Sources familiar with the federal investigation say text messages will not be featured as part of the government's case. Part of the problem, they said, is that the phone company rarely keeps such messages more than 30 days.

Instead, the indictment unsealed yesterday focused on the repeated cell phone calls among the defendants. Federal investigators also used cell tower hits to pinpoint where a mobile phone was used and show that Byers made calls setting up the murder from jail in Baltimore, according to sources.

According to court documents and sources close to the investigation, Goodman enlisted Marcus Antwan Pearson, 26, a Bloods gang member. Pearson, who was charged in Baltimore County, was not named in yesterday's federal indictment.
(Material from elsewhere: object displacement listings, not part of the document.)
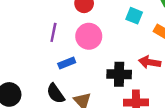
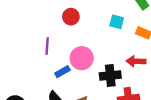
pink circle: (89, 36) -> (82, 58), moved

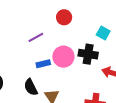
purple line: (47, 46) -> (36, 37), turned 42
black cross: (110, 75) -> (88, 54), moved

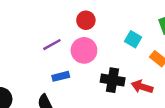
black cross: (88, 54) -> (113, 80), moved
pink circle: (63, 57) -> (84, 50), moved

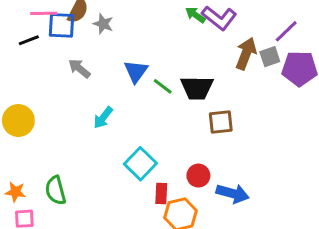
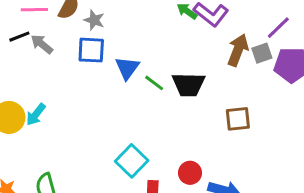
blue square: (62, 25) -> (91, 50), moved
gray arrow: (79, 68) -> (42, 44), moved
cyan arrow: (103, 118) -> (36, 114), moved
brown square: (221, 122) -> (238, 119), moved

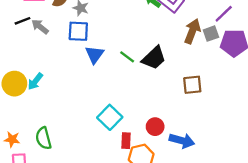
blue triangle: (127, 68) -> (95, 55), moved
black trapezoid: (189, 84) -> (154, 58), turned -44

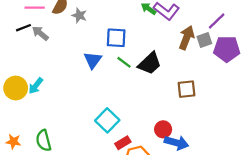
blue square: (78, 31) -> (116, 38), moved
red circle: (155, 127) -> (163, 129), moved
red rectangle: (126, 141) -> (123, 143), turned 56

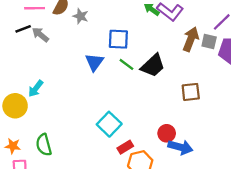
gray square: (204, 40) -> (209, 41), turned 32
yellow circle: (16, 88) -> (15, 106), moved

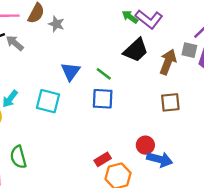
blue square: (118, 39) -> (103, 99), moved
brown arrow: (191, 39) -> (168, 62), moved
black trapezoid: (153, 66) -> (136, 50), moved
cyan square: (109, 124) -> (48, 101), moved, turned -30

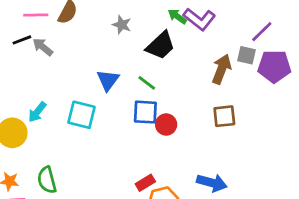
gray star: (56, 24) -> (122, 25), moved
black trapezoid: (136, 50) -> (161, 45), moved
red circle: (145, 145) -> (166, 125), moved

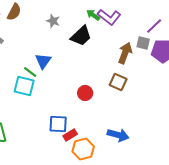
green line: (147, 83) -> (30, 72), moved
blue square: (145, 112) -> (58, 124), moved
brown square: (224, 116) -> (118, 82), moved, turned 30

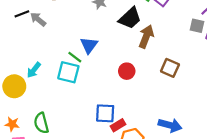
brown arrow: (125, 53) -> (146, 37), moved
red circle: (85, 93) -> (127, 71), moved

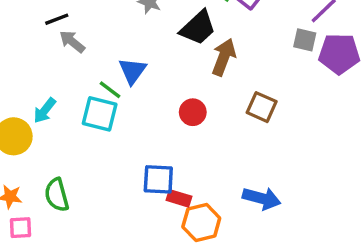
black line: (22, 14) -> (57, 19), moved
gray arrow: (38, 19) -> (72, 42), moved
red rectangle: (118, 125) -> (179, 198), turned 48

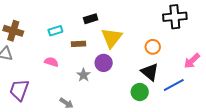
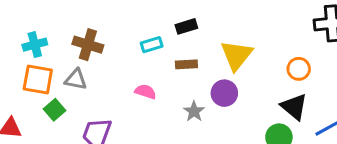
black rectangle: (91, 19) -> (186, 26), moved

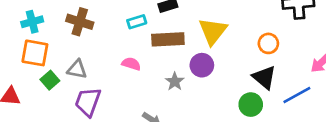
brown rectangle: (186, 64) -> (168, 39), size x1.6
gray triangle: (76, 79) -> (77, 69), moved

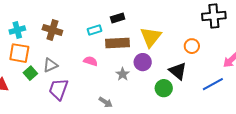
gray triangle: (77, 69) -> (50, 65), turned -35
black triangle: (264, 77) -> (178, 71), moved
green circle: (251, 105) -> (164, 88), moved

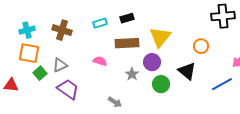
cyan rectangle: (95, 30) -> (100, 23), moved
green circle: (164, 88) -> (161, 84), moved
purple trapezoid: (58, 89) -> (68, 89), turned 105

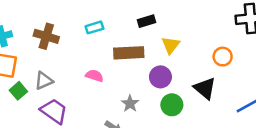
black rectangle: (127, 18) -> (146, 21), moved
yellow triangle: (160, 37) -> (171, 45), size x0.7
gray star: (132, 74) -> (130, 104), moved

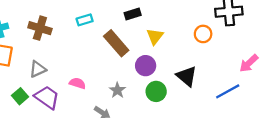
brown rectangle: (129, 53) -> (116, 43), turned 52
orange circle: (223, 57) -> (203, 34), moved
pink semicircle: (94, 76) -> (77, 83), moved
green square: (18, 91) -> (20, 96), moved

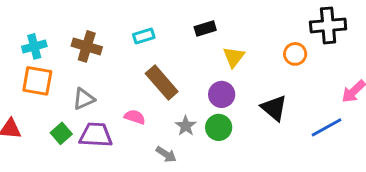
brown rectangle: (116, 43) -> (162, 82), moved
green circle: (156, 91) -> (219, 127), moved
purple trapezoid: (47, 97) -> (96, 135), turned -32

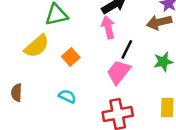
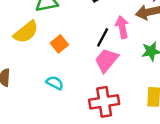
pink arrow: (108, 27) -> (122, 27), moved
black line: (127, 49) -> (103, 37), moved

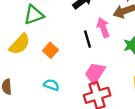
black line: (103, 37) -> (87, 39), turned -36
pink trapezoid: (106, 60) -> (95, 73), moved

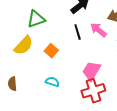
pink arrow: (103, 28) -> (98, 30), turned -30
black line: (87, 39) -> (78, 32), moved

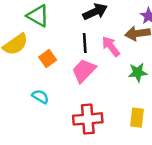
green triangle: (36, 19) -> (38, 16), turned 36
pink trapezoid: (91, 71) -> (84, 71), moved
Pearson then contracted with gang members, including Michael Jerome Randle, 19, Steven "Trigger" Thompson, 26, and Johnathan Ryan Cornish, who was 15 at the time, to kill Lackl. Cornish was not named in yesterday's federal indictment.

Known as "original young gangsters," they were members of a faction of the Bloods gang known as the Pasadena Denver Lanes, named for a street in Los Angeles, according to sources.